A fascinating study in the March Journal of Thoracic Oncology lends weight to something many of us physicians have long suspected: people who quit smoking after many years may be doing so in response to an early lung cancer, often long before they have symptoms. Here in our low-resource clinic, we already worry more about lung cancer in symptomatic patients who have a history of having randomly quit smoking in the last few years. That little point of history doesn't replace diagnostics, but it does raise our suspicions. This study suggests we have good reason.

Pain relief and opiates--or the lack thereof

Opiates like morphine or fentanyl are in short supply here in rural Indonesia. Our clinic treats patients who suffer from acute or chronic pain with a mixture of ibuprofen, acetaminophen (paracetamol), and occasionally codeine. Friends who have worked in Uganda and other developing countries tell me the situation is similar there. The lack of opiates condemns many end-stage cancer patients to a nightmare existence.

The International Narcotics Control Board, a United Nations drug organization, recently issued a report decrying the lack of availability of narcotic pain medications in many parts of the world, and argued correctly that such drugs should be considered indispensable in medical practice. Inadequate policies and regulatory constraints are among the reasons why many countries have made pain relief a low priority.

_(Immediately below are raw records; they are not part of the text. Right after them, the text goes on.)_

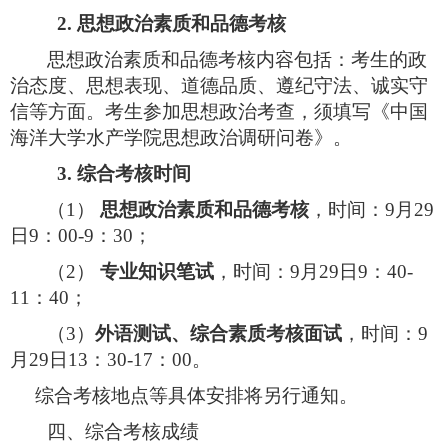
2.
思想政治素质和品德考核
思想政治素质和品德考核内容包括：考生的政
治态度、思想表现、道德品质、遵纪守法、诚实守
信等方面。考生参加思想政治考查，须填写《中国
海洋大学水产学院思想政治调研问卷》。
3.
综合考核时间
（
1
）
思想政治素质和品德考核
，时间：
9
月
29
日
9
：
00-9
：
30
；
（
2
）
专业知识笔试
，时间：
9
月
29
日
9
：
40-
11
：
40
；
（3）
外语测试、综合素质考核面试
，时间：
9
月
29
日
13
：
30-17
：
00
。
综合考核地点等具体安排将另行通知。
四、综合考核成绩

One of my American colleagues once opined that that's because some cultures believe in the sanctity of suffering. I don't know enough about Islam to know if that's the case here, but Mother Theresa seems to have believed that, at least when it came to other people's.

But  the relief of suffering is at the heart of medicine. If prevention and cure fail, or when there's a delay before a treatment takes effect, there is palliation. At the very least, a health care worker ought to make a patient comfortable. I've never been as glad to have morphine in my toolbox as I was when I took care of a little kid in my ER in the US who had been severely burned and needed to be transferred to a burn center. He was fully conscious, suffering pain few of us can imagine, but we pulled him out of the depths of hell with large and repeated doses of morphine. His agony subsided even as he remained awake, and watching his transformation from tortured to calm made me feel a near-religious sense of gratitude to have been able to do that for him. I think about him from time to time and hope he enjoyed his helicopter ride, at least a little.

Thursday, February 24, 2011

Who needs doctors, anyway?! Lessons from rural India.

I'll let these two important New York Times articles by Tina Rosenberg about community health workers speak for themselves: "Villages Without Doctors" and a follow-up article incorporating important comments on the factors that make or break such programs.

Curative medicine, the kind physicians are trained in, has a tendency to reach the few and the rich rather than the many and the poor. And it treats so many conditions that could have been prevented. What a poor use of resources. The world needs more simple public health initiatives and basic health care, and the vulnerable poor have a perfect right to implement them. Prevention! Prevention! Prevention! Education! Education! Education!

That health care belongs to "the people" is also the core belief of the wonderful Hesperian Foundation, of Where There Is No Doctor fame--a topic for another day.